When a line below holds the string "essa", show that line.

Supplied records: Begin

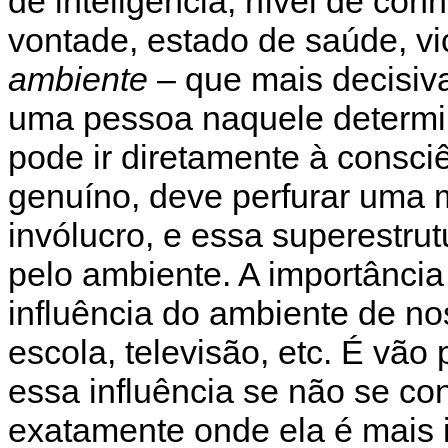
de inteligência, nível de co
vontade, estado de saúde, vici
ambiente
– que mais decisiva
uma pessoa naquele determ
pode ir diretamente à consci
genuíno, deve perfurar uma
invólucro, e essa superestrut
pelo ambiente. A importânci
influência do ambiente de no
escola, televisão, etc. É vão 
essa influência se não se c
exatamente onde ela é mais i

Supplied records: End

:: Exercise answer ::
invólucro, e essa superestrut
essa influência se não se c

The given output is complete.